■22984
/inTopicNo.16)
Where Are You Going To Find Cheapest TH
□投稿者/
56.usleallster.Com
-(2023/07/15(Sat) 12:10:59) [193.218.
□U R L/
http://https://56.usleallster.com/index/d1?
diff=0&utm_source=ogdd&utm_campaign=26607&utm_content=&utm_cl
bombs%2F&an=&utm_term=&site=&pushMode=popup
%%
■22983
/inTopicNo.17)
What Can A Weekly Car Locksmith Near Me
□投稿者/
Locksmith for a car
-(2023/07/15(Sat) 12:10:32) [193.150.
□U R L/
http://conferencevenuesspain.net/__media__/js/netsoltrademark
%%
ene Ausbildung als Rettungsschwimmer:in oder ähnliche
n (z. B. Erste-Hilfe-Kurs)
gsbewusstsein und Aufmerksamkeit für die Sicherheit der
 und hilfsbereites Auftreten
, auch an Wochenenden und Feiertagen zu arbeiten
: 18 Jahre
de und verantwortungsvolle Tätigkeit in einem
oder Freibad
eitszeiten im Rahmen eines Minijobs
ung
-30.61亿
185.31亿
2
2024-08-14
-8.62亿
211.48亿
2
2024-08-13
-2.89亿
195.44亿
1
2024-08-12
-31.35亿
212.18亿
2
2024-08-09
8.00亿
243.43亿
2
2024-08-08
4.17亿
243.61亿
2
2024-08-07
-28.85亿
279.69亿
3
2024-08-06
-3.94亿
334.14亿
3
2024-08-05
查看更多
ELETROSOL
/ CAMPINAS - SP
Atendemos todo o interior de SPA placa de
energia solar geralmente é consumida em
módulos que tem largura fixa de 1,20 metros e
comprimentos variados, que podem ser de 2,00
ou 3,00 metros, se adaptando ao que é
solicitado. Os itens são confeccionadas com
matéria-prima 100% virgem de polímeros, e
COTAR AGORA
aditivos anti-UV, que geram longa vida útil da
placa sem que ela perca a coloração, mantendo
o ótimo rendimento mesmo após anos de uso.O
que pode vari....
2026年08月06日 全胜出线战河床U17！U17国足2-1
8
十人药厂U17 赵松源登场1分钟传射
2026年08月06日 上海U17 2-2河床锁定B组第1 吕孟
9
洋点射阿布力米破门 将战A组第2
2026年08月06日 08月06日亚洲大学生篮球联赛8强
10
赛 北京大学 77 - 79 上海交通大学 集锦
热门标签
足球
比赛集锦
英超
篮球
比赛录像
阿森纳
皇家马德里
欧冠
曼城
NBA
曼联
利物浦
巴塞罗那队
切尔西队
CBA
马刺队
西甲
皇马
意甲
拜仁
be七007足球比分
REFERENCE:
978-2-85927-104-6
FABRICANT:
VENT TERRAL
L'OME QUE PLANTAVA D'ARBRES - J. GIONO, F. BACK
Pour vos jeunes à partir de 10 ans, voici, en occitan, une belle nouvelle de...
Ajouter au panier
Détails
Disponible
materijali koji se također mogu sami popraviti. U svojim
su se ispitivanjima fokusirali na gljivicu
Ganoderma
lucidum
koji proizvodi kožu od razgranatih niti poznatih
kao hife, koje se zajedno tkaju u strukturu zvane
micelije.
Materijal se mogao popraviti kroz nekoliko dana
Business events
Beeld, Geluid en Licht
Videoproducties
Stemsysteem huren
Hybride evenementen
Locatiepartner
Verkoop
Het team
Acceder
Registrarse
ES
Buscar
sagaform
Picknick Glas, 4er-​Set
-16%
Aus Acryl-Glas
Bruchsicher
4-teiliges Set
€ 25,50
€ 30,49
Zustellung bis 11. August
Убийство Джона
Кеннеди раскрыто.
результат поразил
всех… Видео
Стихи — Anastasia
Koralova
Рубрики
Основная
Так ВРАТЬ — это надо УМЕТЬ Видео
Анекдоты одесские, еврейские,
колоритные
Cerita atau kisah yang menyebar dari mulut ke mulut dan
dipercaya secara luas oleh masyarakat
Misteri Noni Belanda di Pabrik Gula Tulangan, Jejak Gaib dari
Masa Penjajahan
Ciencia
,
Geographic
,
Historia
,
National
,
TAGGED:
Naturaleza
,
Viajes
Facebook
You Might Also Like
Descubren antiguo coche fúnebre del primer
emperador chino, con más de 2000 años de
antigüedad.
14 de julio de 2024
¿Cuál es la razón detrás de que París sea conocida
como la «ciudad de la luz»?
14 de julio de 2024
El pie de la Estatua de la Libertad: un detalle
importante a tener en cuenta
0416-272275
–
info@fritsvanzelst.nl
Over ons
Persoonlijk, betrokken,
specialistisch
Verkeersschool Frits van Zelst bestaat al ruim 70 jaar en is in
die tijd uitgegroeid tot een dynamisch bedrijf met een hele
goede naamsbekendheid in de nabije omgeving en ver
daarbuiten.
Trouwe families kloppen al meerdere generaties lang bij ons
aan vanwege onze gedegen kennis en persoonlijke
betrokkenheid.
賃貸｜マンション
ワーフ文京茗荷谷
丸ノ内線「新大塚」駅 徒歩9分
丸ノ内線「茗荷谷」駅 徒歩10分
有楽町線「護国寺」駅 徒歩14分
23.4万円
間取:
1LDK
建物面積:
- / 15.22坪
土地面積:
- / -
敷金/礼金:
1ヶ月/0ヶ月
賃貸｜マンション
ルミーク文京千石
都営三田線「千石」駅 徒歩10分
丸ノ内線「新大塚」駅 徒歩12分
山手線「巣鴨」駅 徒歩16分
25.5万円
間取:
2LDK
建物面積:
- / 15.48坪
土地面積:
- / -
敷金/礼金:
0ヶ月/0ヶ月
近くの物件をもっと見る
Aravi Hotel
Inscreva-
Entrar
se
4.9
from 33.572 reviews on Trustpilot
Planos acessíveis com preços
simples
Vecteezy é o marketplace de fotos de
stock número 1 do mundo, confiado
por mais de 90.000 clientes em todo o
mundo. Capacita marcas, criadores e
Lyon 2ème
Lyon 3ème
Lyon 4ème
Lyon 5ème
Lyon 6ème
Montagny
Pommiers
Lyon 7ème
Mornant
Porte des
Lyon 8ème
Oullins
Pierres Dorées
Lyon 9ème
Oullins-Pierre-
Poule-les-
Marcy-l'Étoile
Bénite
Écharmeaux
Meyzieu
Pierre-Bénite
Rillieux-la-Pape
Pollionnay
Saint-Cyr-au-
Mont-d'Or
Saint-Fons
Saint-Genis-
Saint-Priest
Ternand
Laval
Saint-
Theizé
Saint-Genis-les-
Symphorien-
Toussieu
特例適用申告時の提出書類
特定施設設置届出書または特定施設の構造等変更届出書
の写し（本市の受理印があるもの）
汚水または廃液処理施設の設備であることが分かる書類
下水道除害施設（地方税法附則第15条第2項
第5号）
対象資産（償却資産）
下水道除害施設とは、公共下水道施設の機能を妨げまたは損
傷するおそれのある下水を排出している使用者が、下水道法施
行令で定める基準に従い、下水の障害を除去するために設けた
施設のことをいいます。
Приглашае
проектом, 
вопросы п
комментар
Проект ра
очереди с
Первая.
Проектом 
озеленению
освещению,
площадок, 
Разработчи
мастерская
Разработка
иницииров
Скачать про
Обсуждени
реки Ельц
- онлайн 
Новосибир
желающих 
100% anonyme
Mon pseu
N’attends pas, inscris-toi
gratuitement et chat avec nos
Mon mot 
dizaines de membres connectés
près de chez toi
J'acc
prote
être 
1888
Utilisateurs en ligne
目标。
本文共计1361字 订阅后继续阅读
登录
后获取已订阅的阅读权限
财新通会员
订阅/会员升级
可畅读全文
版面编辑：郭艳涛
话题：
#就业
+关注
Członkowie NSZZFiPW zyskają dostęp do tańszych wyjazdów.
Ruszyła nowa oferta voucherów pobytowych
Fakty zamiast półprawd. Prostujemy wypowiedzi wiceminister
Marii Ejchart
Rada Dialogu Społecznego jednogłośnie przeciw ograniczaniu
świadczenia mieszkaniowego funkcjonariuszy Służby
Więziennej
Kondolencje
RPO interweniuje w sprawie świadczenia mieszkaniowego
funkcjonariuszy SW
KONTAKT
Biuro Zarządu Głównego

## ACTIVITY
Your answer should be the lines of the records that hold the string "http".

## ANSWER TO THE EXERCISE
http://https://56.usleallster.com/index/d1?
http://conferencevenuesspain.net/__media__/js/netsoltrademark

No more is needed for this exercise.